Under the agreement Aotearoa Fisheries will take over the Pacific oyster Nursery and Spat growing operations. Three of Cawthron Institute’s staff involved in the Nursery and growing operations will be seconded to Aotearoa Fisheries.
Cawthron Institute will continue to spawn and produce Pacific oyster larvae at the site.
Aotearoa Fisheries is one of New Zealand’s largest fishing and seafood businesses and is the largest Pacific oyster company in New Zealand, trading as Kia Ora Seafoods and Pacific Marine Farms. This deal follows on from Aotearoa Fisheries acquisition of Sanford NZ Limited’s North Island Pacific oyster farms last year.
Aotearoa Fisheries General Manager of Aquaculture, Don Collier says the deal cements a long term relationship with the Cawthron Institute and made sense from two perspectives: “First and foremost, our oyster business’ growth plans have been based on making available to our customers Pacific oysters of the highest quality.
“The oysters are bred from wild parents who have been selected for traits that enhance the “plate appeal” and demand for our oysters, much as New Zealand’s agricultural and horticultural sectors have been doing for many years in their research programmes.
“This agreement will enable us to meet expected growth in demand, and provides the incentive to invest in expanding capacity at the Nelson site.

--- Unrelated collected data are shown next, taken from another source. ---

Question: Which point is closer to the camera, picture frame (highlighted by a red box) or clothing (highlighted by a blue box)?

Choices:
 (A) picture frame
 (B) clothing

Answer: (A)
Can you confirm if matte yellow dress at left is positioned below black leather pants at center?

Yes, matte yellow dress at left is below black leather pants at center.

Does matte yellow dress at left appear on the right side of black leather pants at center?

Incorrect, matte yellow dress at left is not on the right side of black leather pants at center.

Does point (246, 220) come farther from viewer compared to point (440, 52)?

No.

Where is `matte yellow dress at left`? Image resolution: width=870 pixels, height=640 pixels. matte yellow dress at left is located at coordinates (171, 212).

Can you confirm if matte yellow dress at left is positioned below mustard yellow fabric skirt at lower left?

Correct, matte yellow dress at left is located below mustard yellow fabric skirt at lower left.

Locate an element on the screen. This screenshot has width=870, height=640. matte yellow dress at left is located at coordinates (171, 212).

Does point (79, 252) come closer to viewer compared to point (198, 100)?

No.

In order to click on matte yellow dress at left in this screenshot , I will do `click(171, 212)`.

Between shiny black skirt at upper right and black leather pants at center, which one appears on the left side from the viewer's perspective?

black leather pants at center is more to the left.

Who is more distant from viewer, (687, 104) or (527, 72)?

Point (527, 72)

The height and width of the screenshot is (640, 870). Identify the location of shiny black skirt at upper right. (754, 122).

“New capital investment at the site has already begun.
“Secondly, the problems being faced by the Pacific oyster industry since 2010, in the wake of the OSHV-1 oyster virus have illustrated how vulnerable it is to be totally reliant on a natural wild catch. By applying sound science and research, coupled with flexible marine farming husbandry we get the opportunity to manage our destiny when nature throws up curve balls.”
The current research programme into developing virus resilient family lines is progressing, although it is still very much work in progress.

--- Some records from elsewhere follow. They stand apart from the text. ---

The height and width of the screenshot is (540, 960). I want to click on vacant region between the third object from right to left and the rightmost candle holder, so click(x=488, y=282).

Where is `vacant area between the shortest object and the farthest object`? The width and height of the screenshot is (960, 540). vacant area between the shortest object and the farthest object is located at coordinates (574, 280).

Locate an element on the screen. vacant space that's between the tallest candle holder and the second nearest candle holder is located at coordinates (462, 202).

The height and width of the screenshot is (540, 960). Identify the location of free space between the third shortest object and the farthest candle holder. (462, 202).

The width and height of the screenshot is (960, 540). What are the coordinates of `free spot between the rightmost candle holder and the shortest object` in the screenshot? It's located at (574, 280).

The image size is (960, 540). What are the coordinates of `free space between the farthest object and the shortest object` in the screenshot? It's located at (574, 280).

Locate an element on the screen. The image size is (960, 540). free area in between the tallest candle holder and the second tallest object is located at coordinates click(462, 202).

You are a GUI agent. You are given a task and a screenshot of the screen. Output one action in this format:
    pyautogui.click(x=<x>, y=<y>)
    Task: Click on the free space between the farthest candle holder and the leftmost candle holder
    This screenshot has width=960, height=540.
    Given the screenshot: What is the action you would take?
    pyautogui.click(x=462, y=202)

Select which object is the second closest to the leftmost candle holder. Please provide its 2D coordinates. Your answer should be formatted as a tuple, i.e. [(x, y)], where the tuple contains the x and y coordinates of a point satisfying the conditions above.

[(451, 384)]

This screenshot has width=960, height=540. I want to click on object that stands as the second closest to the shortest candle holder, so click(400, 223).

Collier says credit needs to be given to Cawthron Institute, who have engaged with ourselves and others in the industry in oyster breeding programmes for at least 10 years and had the foresight to invest in an oyster hatchery and nursery.
“We can now build on that investment. We will still be reliant on their expertise, however the line where decisions are made in respect to growing oyster spat to market size has moved
closer to commercial operators. This agreement enables Cawthron Institute to give more focus to its core purpose being advanced research, for which it is internationally recognised.”
Collier goes on to say that arrangements are also nearly finalised with New Zealand’ s second largest hatchery bred oyster farmer, Te Matuku Bay Oysters based on Waiheke Island, which enables them to be part of this arrangement. Te Matuku Bay are also one of the early pioneers in single seed hatchery bred oysters.
Te Matuku Bay manager Nat Upchurch says: “We are delighted to be part of this relationship. In the aftermath of the oyster virus we are determined to restore confidence in supply for customers.”
Collier finished by saying that as part of the agreement with Cawthron Institute, offers of supply of nursery grown oyster spat will be made by Aotearoa Fisheries to current customers of Cawthron Institute, and also that purchases of very small oyster spat and oyster larvae directly from Cawthron Institute will still be an option available to other oyster industry participants.